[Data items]
★ ★ ★ ★ ★ ★ ★
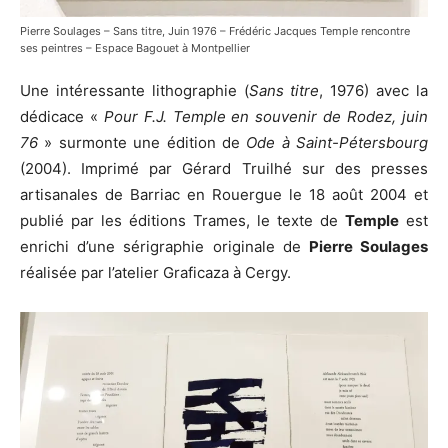
Pierre Soulages – Sans titre, Juin 1976 – Frédéric Jacques Temple rencontre
ses peintres – Espace Bagouet à Montpellier
Une intéressante lithographie (
Sans titre
, 1976) avec la
dédicace «
Pour F.J. Temple en souvenir de Rodez, juin
76
» surmonte une édition de
Ode à Saint-Pétersbourg
(2004). Imprimé par Gérard Truilhé sur des presses
artisanales de Barriac en Rouergue le 18 août 2004 et
publié par les éditions Trames, le texte de
Temple
est
enrichi d’une sérigraphie originale de
Pierre Soulages
réalisée par l’atelier Graficaza à Cergy.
★ ★ ★ ★ ★ ★ ★
Retype all of the data above word for word, excluding the pictures.

Solution below »
Pierre Soulages – Sans titre, Juin 1976 – Frédéric Jacques Temple rencontre
ses peintres – Espace Bagouet à Montpellier
Une intéressante lithographie (
Sans titre
, 1976) avec la
dédicace «
Pour F.J. Temple en souvenir de Rodez, juin
76
» surmonte une édition de
Ode à Saint-Pétersbourg
(2004). Imprimé par Gérard Truilhé sur des presses
artisanales de Barriac en Rouergue le 18 août 2004 et
publié par les éditions Trames, le texte de
Temple
est
enrichi d’une sérigraphie originale de
Pierre Soulages
réalisée par l’atelier Graficaza à Cergy.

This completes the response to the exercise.